So while it sucks that your "fire" is burning out, especially during the race towards the finish, I'd say just get your degree (easier said than done, I know, but I'm going off on the fact that you claim to be nearing the end) and decide where you want to go from there. You probably know this by now, but there's no linear approach to doing things and there's no time limit for realizing your dreams contrary to what society may impose on us. THAT'S the beauty of self-discovery. THAT's the beauty of possibilities. May not be easy (and I sure as hell know that being that I'm in a similar situation as yourself), but I personally believe it will be worth it if you can find that happy medium between financial security and your interests. 

Also, if you happen to have, or discover that you have, multiple interests and don't necessarily want to specialize in just one for now, you can try to combine those interests and make them work across multiple fields/positions. And if something's "itching" you (a desire to pursue new fields of interest or reignite old ones), then by all means allow yourself to scratch it.

*Oh yes, and please _please _go easy on yourself in regards to your mental health issues and how they may be contributing to your frustration. All the more reason to put more focus on addressing the present before overwhelming yourself with planning a "roadmap" for the future.

Good luck!

~TMPEH


----------



## LostFavor (Aug 18, 2011)

Disperser said:


> I guess a lot of my problems arise from these stupid beliefs I have like the one where I think that I have to work to have a place/purpose in this world or I'd have to have a *real* job. Also, I want to make a change, even of a minute degree to the country where I live in because everyone else is leaving and migrating to the west (which I've kinda hated ever since I was a child) so I want to work here as opposed to moving to somewhere else. I guess I'll have to get rid of these beliefs first to get anywhere.
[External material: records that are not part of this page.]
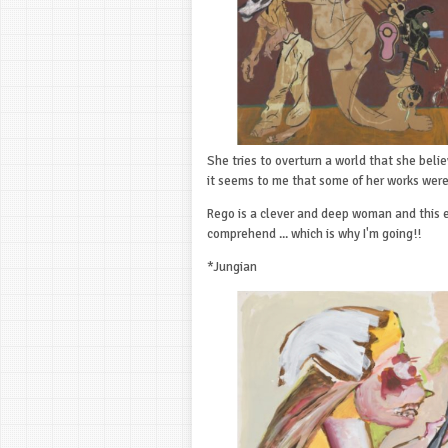
She tries to overturn a world that she belie
it seems to me that some of her works wer
Rego is a clever and deep woman and this ex
comprehend ... which is why I'm going!!
*Jungian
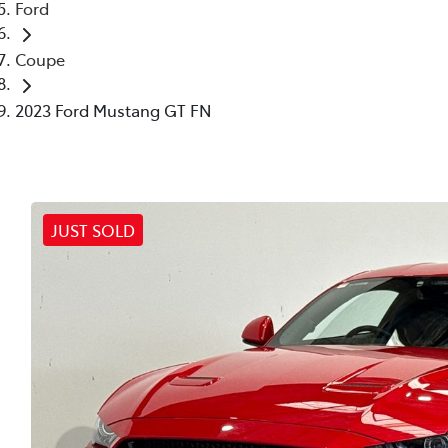
Ford
Coupe
2023 Ford Mustang GT FN
JUST SOLD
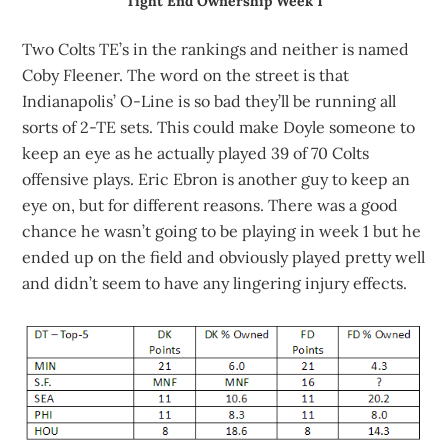
Tight End Ownership Week 1
Two Colts TE’s in the rankings and neither is named
Coby Fleener. The word on the street is that
Indianapolis’ O-Line is so bad they’ll be running all
sorts of 2-TE sets. This could make Doyle someone to
keep an eye as he actually played 39 of 70 Colts
offensive plays. Eric Ebron is another guy to keep an
eye on, but for different reasons. There was a good
chance he wasn’t going to be playing in week 1 but he
ended up on the field and obviously played pretty well
and didn’t seem to have any lingering injury effects.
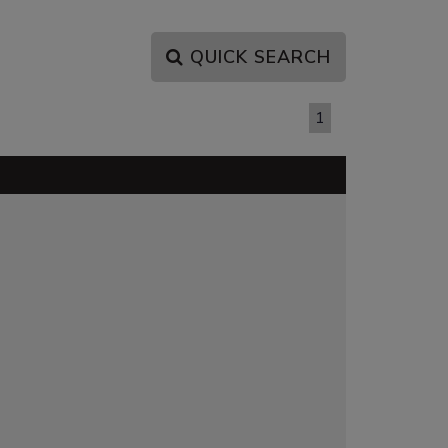
QUICK SEARCH
PAGE 1 OF 1
1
I hear you. Ever since I told anyone about my intentions to pursue acting, I've been getting the subtle (and occasionally not-so-subtle) comments about when I'm going to get a job and how I'm going to pay for things. The "real job" adage just stems, I think, from the difference between getting a job that is more-or-less stable and getting a job that is highly variable. Ultimately, parents, friends, etc., just don't want you to be out on the street. Or, in some cases, it might have to do with pride and wanting to be able to say that you're an "XYZ prestigious profession."

But I think if you come across things you want to do that really get your burning, any care you have about that notion will suddenly seem a lot less important.

Anyway, like @TMPEH said, go easy on yourself. All problems are easier to solve when you have a rested, healthy mind and body.


----------